Segment Start: Records for this exercise

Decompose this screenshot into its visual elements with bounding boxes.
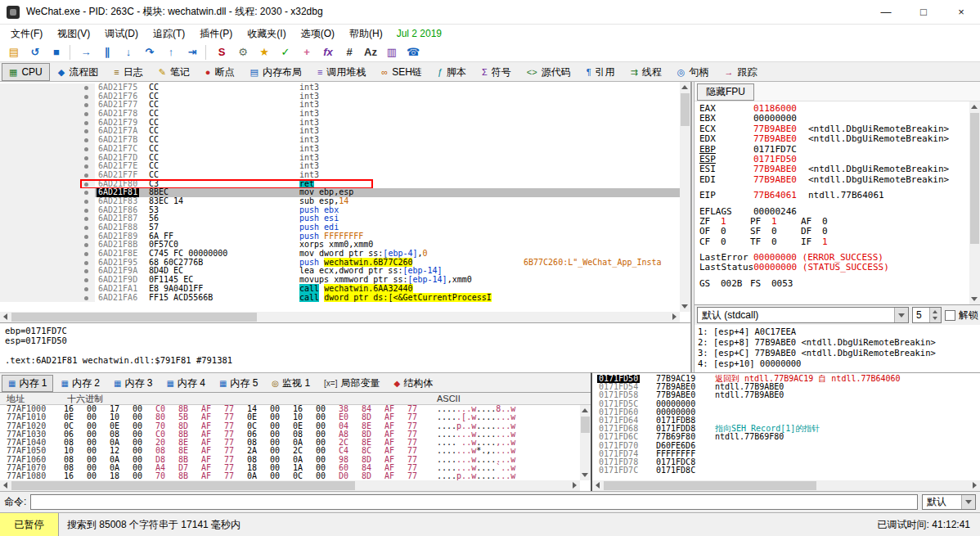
register-row[interactable]: EAX01186000 [699,104,969,114]
scroll-down-icon[interactable] [971,297,978,301]
scroll-up-icon[interactable] [582,408,588,412]
pause-icon[interactable]: ∥ [97,43,118,61]
phone-icon[interactable]: ☎ [402,43,424,61]
tab-notes[interactable]: ✎笔记 [151,63,197,81]
menu-item-4[interactable]: 追踪(T) [146,25,192,43]
menu-item-2[interactable]: 视图(V) [50,25,97,43]
flag-value[interactable]: 0 [771,237,801,247]
dump-hscr ollbar[interactable] [0,480,580,491]
breakpoint-dot-icon[interactable] [84,209,88,213]
tab-seh[interactable]: ∞SEH链 [374,63,429,81]
tab-references[interactable]: ¶引用 [579,63,623,81]
call-argument-row[interactable]: 3: [esp+C] 77B9ABE0 <ntdll.DbgUiRemoteBr… [698,348,980,358]
menu-item-7[interactable]: 选项(O) [294,25,342,43]
scroll-right-icon[interactable] [973,482,977,489]
disasm-row[interactable]: 6AD21F7CCCint3 [0,145,680,154]
stack-row[interactable]: 0171FD780171FDC8 [592,458,980,466]
tab-handles[interactable]: ◎句柄 [670,63,717,81]
breakpoint-dot-icon[interactable] [84,86,88,90]
disasm-row[interactable]: 6AD21FA1E8 9A04D1FFcall wechatwin.6AA324… [0,285,680,294]
breakpoint-dot-icon[interactable] [84,296,88,300]
scroll-down-icon[interactable] [681,304,688,309]
disasm-row[interactable]: 6AD21FA6FF15 ACD5566Bcall dword ptr ds:[… [0,294,680,303]
favourites-star-icon[interactable]: ★ [254,43,275,61]
scroll-down-icon[interactable] [582,473,588,477]
register-value[interactable]: 77B9ABE0 [753,133,797,144]
breakpoint-dot-icon[interactable] [84,147,88,151]
register-value[interactable]: 77B9ABE0 [753,164,797,174]
scroll-right-icon[interactable] [573,482,577,489]
register-value[interactable]: 01186000 [753,103,797,114]
menu-item-3[interactable]: 调试(D) [97,25,146,43]
register-row[interactable]: CF0TF0IF1 [699,237,969,247]
step-out-icon[interactable]: ↑ [160,43,182,61]
flag-value[interactable]: 0053 [771,279,801,289]
close-button[interactable]: × [942,0,980,25]
tab-trace[interactable]: →跟踪 [717,63,764,81]
flag-value[interactable]: 0 [721,237,750,247]
tab-dump-1[interactable]: ▦内存 1 [2,375,53,392]
register-row[interactable]: EBX00000000 [699,114,969,124]
breakpoint-dot-icon[interactable] [84,156,88,160]
scylla-icon[interactable]: S [211,43,232,61]
menu-item-5[interactable]: 插件(P) [192,25,240,43]
tab-dump-2[interactable]: ▦内存 2 [54,375,106,392]
stack-hscroll-thumb[interactable] [604,481,816,490]
scroll-up-icon[interactable] [971,105,978,109]
tab-struct[interactable]: ◆结构体 [388,375,440,392]
call-argument-row[interactable]: 1: [esp+4] A0C17EEA [698,327,980,337]
tab-dump-5[interactable]: ▦内存 5 [213,375,264,392]
minimize-button[interactable]: — [867,0,905,25]
flag-value[interactable]: 002B [721,279,750,289]
stack-row[interactable]: 0171FD5877B9ABE0ntdll.77B9ABE0 [592,391,980,399]
flag-value[interactable]: 0 [822,227,852,236]
open-file-icon[interactable]: ▤ [3,43,25,61]
breakpoint-dot-icon[interactable] [84,200,88,204]
breakpoint-dot-icon[interactable] [84,261,88,265]
stepper-arrows-icon[interactable] [929,308,941,322]
breakpoint-dot-icon[interactable] [84,121,88,125]
breakpoint-dot-icon[interactable] [84,235,88,239]
flag-value[interactable]: 1 [822,237,852,247]
tab-breakpoints[interactable]: ●断点 [198,63,242,81]
tab-symbols[interactable]: Σ符号 [474,63,519,81]
arg-depth-stepper[interactable]: 5 [912,307,942,323]
stack-row[interactable]: 0171FD74FFFFFFFF [592,450,980,458]
check-icon[interactable]: ✓ [275,43,296,61]
dump-hscroll-thumb[interactable] [11,481,355,490]
stack-hscrollbar[interactable] [592,480,980,491]
tab-dump-4[interactable]: ▦内存 4 [160,375,211,392]
stack-row[interactable]: 0171FD70D60FE6D6 [592,442,980,450]
menu-item-8[interactable]: 帮助(H) [342,25,390,43]
stop-icon[interactable]: ■ [46,43,67,61]
register-row[interactable]: EDX77B9ABE0<ntdll.DbgUiRemoteBreakin> [699,134,969,144]
stack-row[interactable]: 0171FD6C77B69F80ntdll.77B69F80 [592,433,980,441]
analysis-gear-icon[interactable]: ⚙ [232,43,254,61]
step-into-icon[interactable]: ↓ [118,43,139,61]
call-argument-row[interactable]: 4: [esp+10] 00000000 [698,358,980,369]
restart-icon[interactable]: ↺ [25,43,46,61]
stack-row[interactable]: 0171FD7C0171FD8C [592,466,980,475]
tab-graph[interactable]: ◆流程图 [51,63,106,81]
register-value[interactable]: 00000000 (ERROR_SUCCESS) [753,252,883,263]
menu-item-6[interactable]: 收藏夹(I) [240,25,293,43]
disasm-hscroll-thumb[interactable] [11,313,257,322]
register-value[interactable]: 77B64061 [753,190,797,200]
tab-script[interactable]: ƒ脚本 [430,63,474,81]
tab-watch-1[interactable]: ◎监视 1 [265,375,317,392]
stack-row[interactable]: 0171FD680171FDD8指向SEH_Record[1]的指针 [592,425,980,433]
tab-threads[interactable]: ⇉线程 [623,63,669,81]
registers-vscroll-thumb[interactable] [970,113,979,244]
flag-value[interactable]: 0 [721,227,750,236]
scroll-left-icon[interactable] [3,313,7,320]
tab-source[interactable]: <>源代码 [519,63,578,81]
disasm-vscroll-thumb[interactable] [681,93,690,126]
calling-convention-select[interactable]: 默认 (stdcall) [697,307,909,323]
maximize-button[interactable]: □ [905,0,942,25]
disasm-vscrollbar[interactable] [680,82,690,312]
stack-row[interactable]: 0171FD5077B9AC19返回到 ntdll.77B9AC19 自 ntd… [592,375,980,383]
register-value[interactable]: 00000000 [753,113,797,124]
tab-log[interactable]: ≡日志 [106,63,150,81]
font-az-icon[interactable]: Az [360,43,381,61]
register-row[interactable]: ESI77B9ABE0<ntdll.DbgUiRemoteBreakin> [699,164,969,174]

Segment End: Records for this exercise

= Exercise details =
Wherever the word "button" occurs in a line of the listing, copy that line.

= Response below =
close-button[interactable]: × [942,0,980,25]
minimize-button[interactable]: — [867,0,905,25]
maximize-button[interactable]: □ [905,0,942,25]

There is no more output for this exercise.